# Fischwilderei, aber ...



## Elmar Elfers (23. September 2021)

Ich erinnere mich noch den P&T-See am Rørbæk Sø. Da waren die Zuchtbecken frei begehbar und dicke Forellenzogen ihre Kreise. Ich dachte als Jungangler damals: Hier mal abends hin ... 





Ok, habe es gelassen ...


----------



## SimonHL (23. September 2021)

nein.juckt nicht in der wurfhand.überhaupt nicht.auch,wenn da riesen apparate von forellen,saiblingen,aalen oder sonstigen leckeren fischen sich tummeln. 
























nein...ich erwarte von niemanden hier,das er mir das glaubt.


----------



## shx (23. September 2021)

Hm, die Wurfhand nicht, das wäre wirklich unsportlich.. aber ein gewisses Magenknurren könnte ich nicht bestreiten.


----------



## thanatos (23. September 2021)

ja als Jungangler hätte es mich auch gejuckt und ich hätte es mit 99 %iger Wahrscheinlich auch getan . 

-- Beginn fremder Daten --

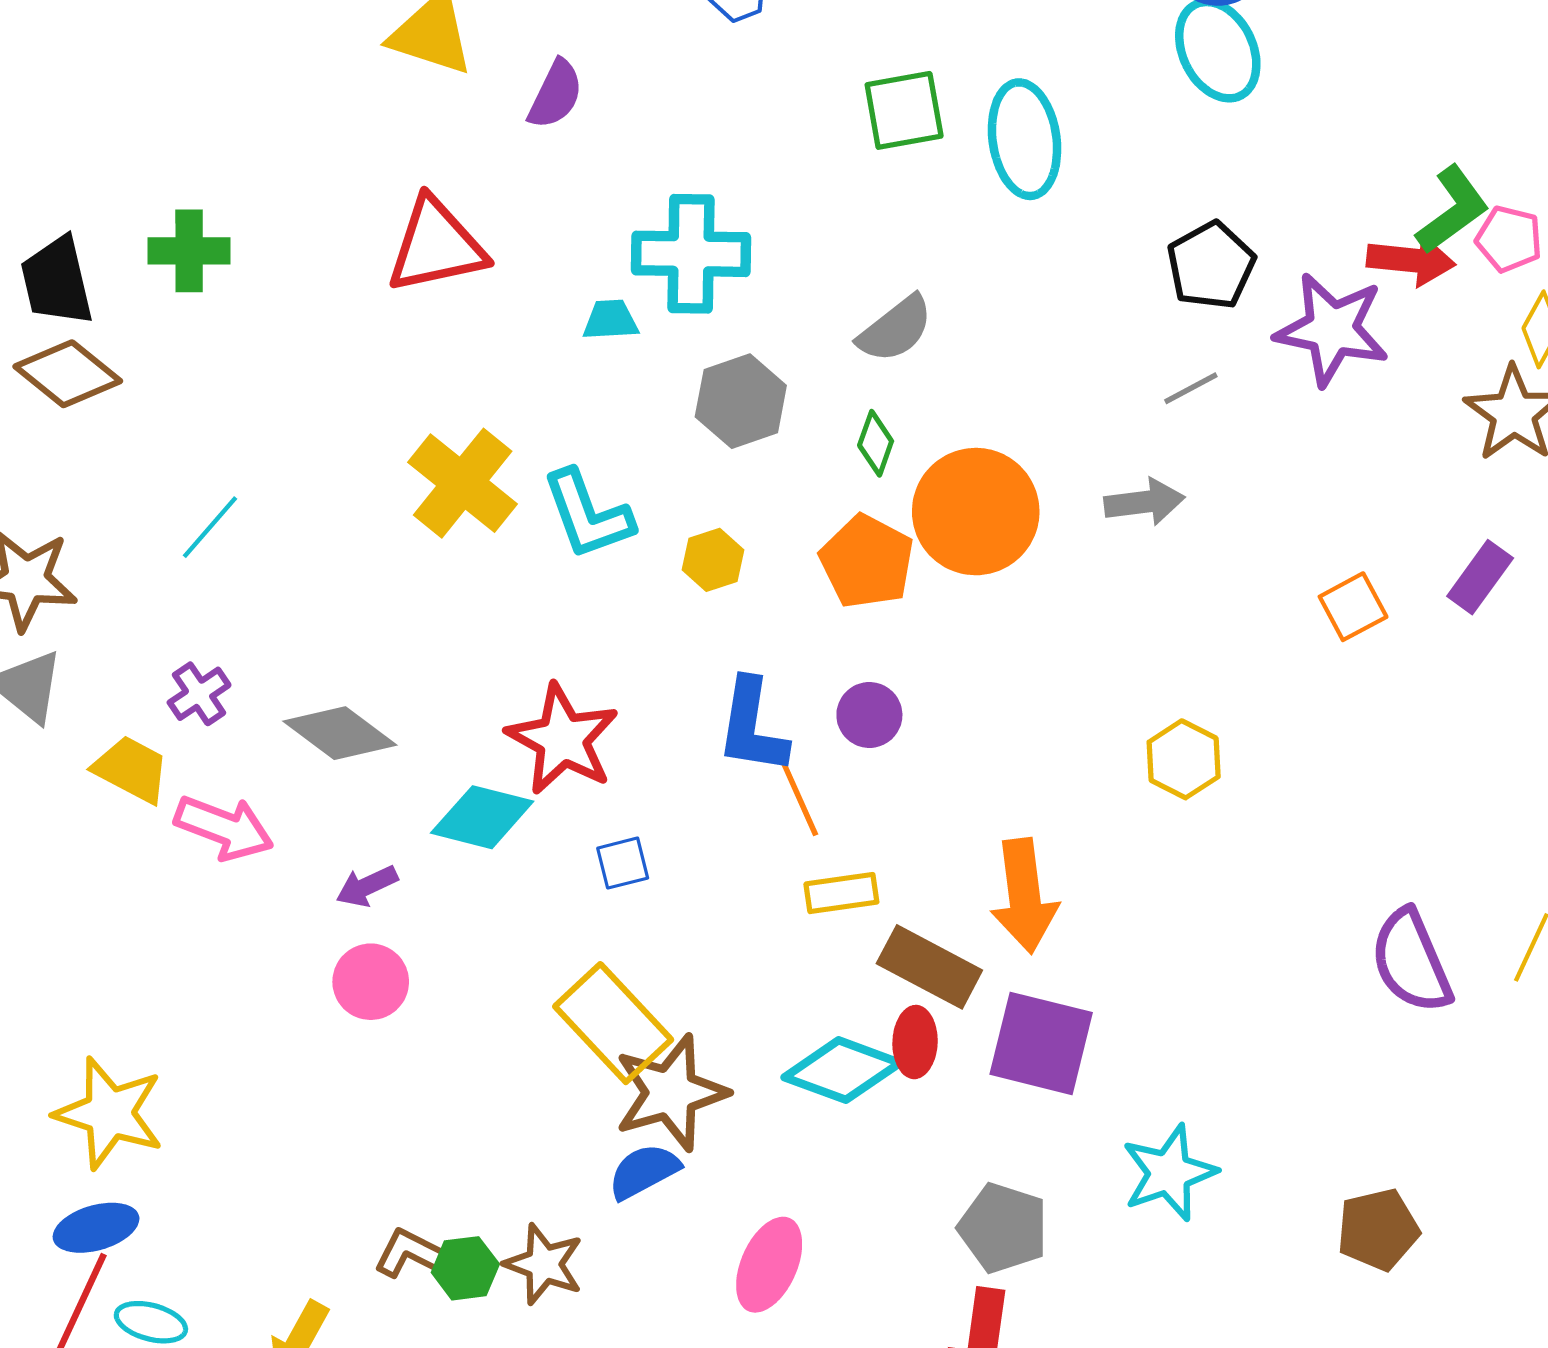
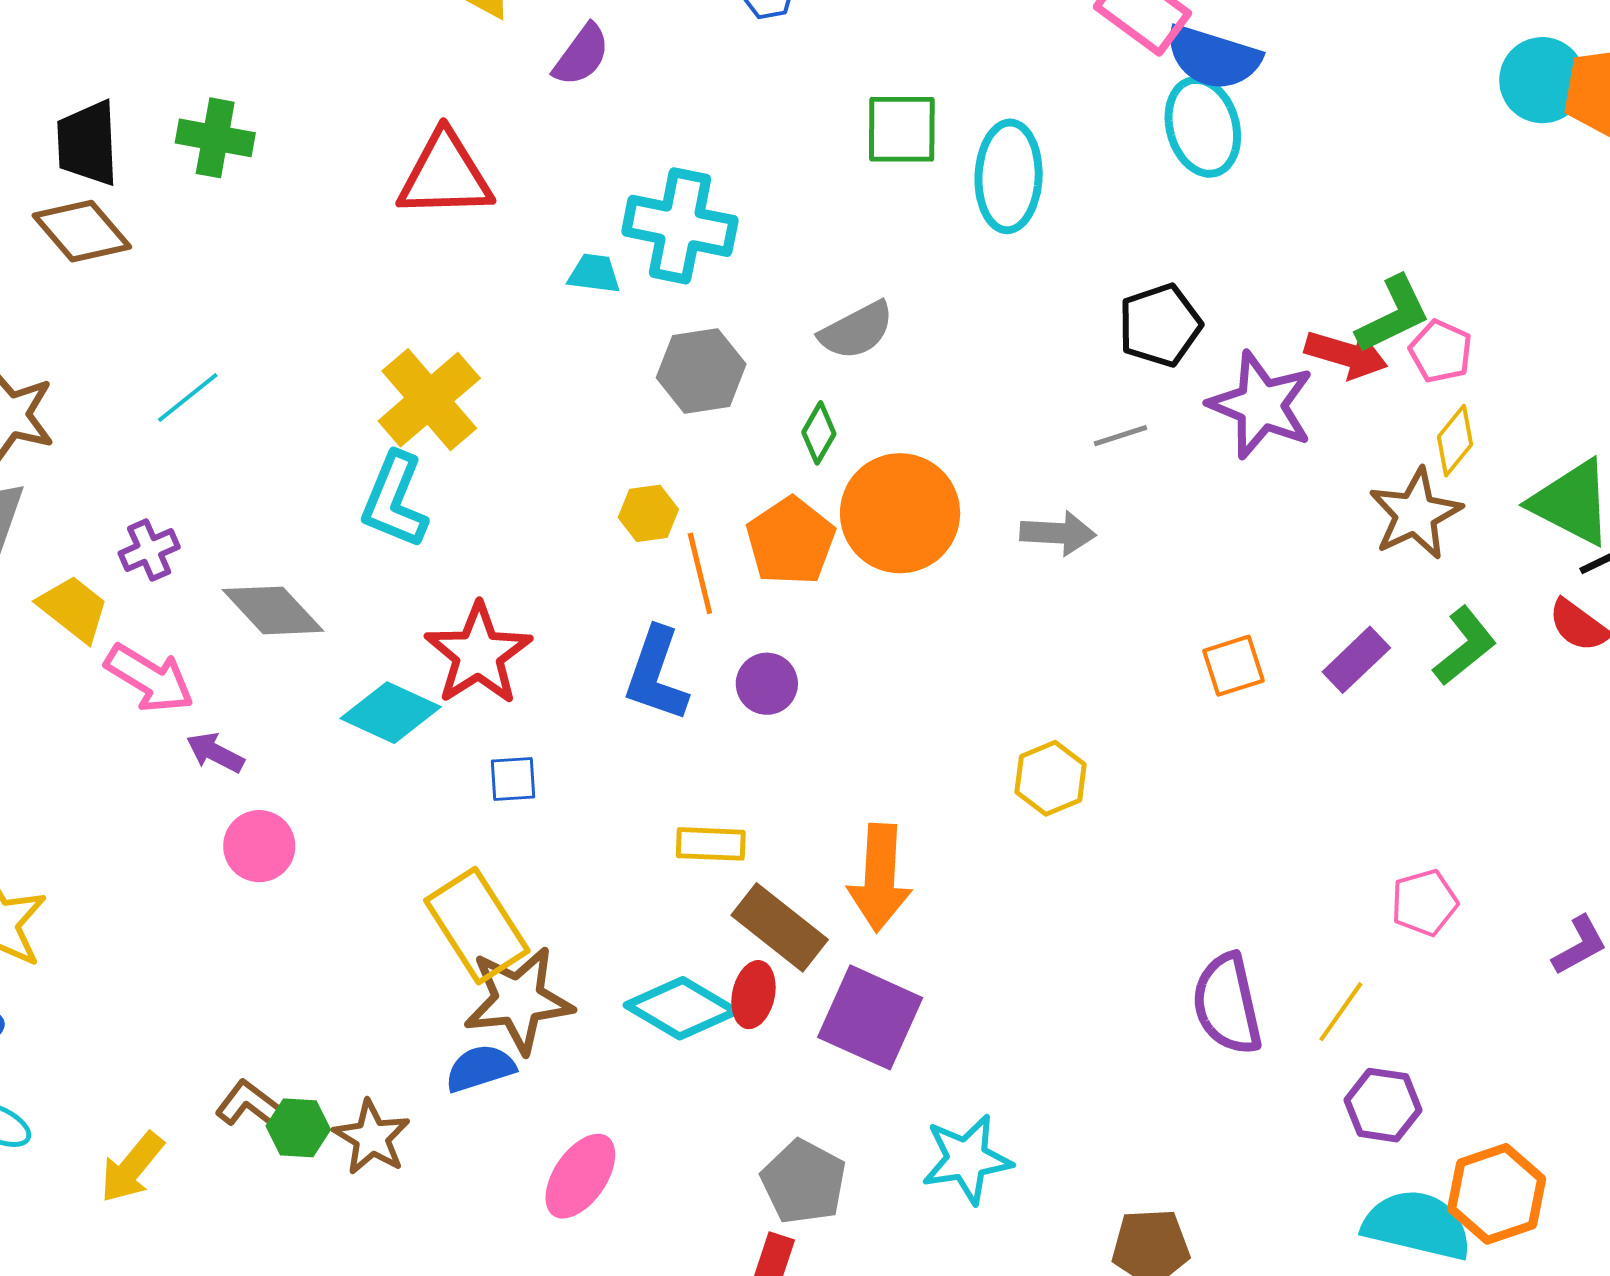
cyan L-shape: (588, 515) -> (395, 500), moved, turned 32
orange line: (798, 795) -> (700, 573), moved
purple arrow: (367, 886) -> (215, 753), moved, turned 42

Heute knurrt mir nicht mal mehr der Magen - ich mag keine Fische aus Aquakulturen .


----------



## Bankside Dreamer (23. September 2021)

Dort einfach zu angeln würde gegen das Gesetz verstoßen!
Verstoßt bitte niemals gegen das Gesetz.


----------



## Lajos1 (23. September 2021)

Hallo,

schwarzangeln in einer Fischzucht ist rechtlich gesehen Diebstahl und keine Fischwiderei. Das wird teuer.

Gruß

Lajos


----------



## fishhawk (23. September 2021)

Hallo,


Lajos1 schrieb:


> schwarzangeln in einer Fischzucht ist rechtlich gesehen Diebstahl und keine Fischwiderei.


Das sehe ich anders.

Bei Diebstahl müsste man sich eine fremde bewegliche Sache rechtswidrig aneignen. In geschlossenen Gewässern haben Fische i.d.R. einen Eigentümer.

Wenn sie die Fische aber vom Eigentümer geschenkt bekommen haben, fällt das ja flach.

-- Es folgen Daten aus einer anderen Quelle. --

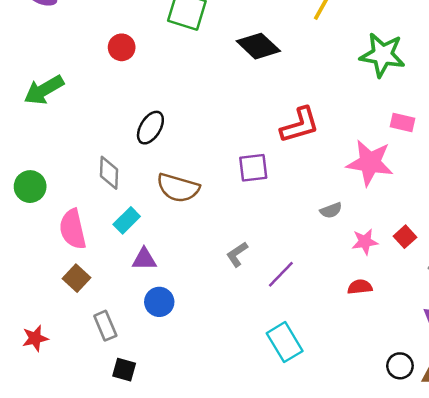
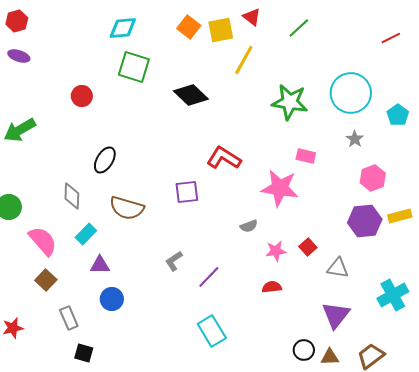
red L-shape: (300, 125) -> (224, 158), turned -132
pink semicircle: (73, 229) -> (43, 241), turned 152

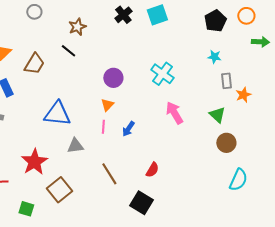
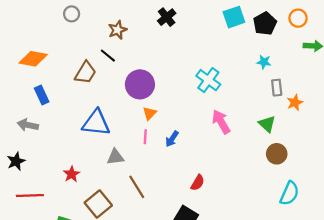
cyan square: (157, 15) -> (234, 17), moved
brown trapezoid: (34, 64) -> (85, 73), moved
purple circle: (113, 78) -> (140, 84), moved, size x1.4
red star: (34, 162) -> (72, 174), size x0.6
brown line: (109, 174) -> (137, 187), moved

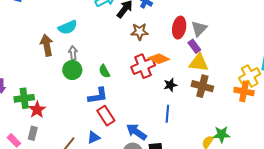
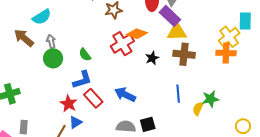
brown arrow: (47, 45) -> (24, 38), turned -30
purple rectangle: (194, 46) -> (170, 16), size x1.5
red star: (37, 110) -> (68, 104), moved
blue line: (167, 114) -> (178, 94), moved
blue arrow: (136, 132) -> (125, 95), moved
blue triangle: (94, 137) -> (76, 122), moved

Wenn sie ein fremdes Fischereirecht verletzt haben, käme Fischwilderei  in Betracht.
In §293 StGB steht ja keine Ausnahme für geschlossene Gewässer.
Oder alternativ versuchter Diebstahl, wenn sie die Absicht hatten, die Fische zu behalten.

Ist aber nur meine Meinung als juristischer Laie, keine Ahnung ob das so stimmt.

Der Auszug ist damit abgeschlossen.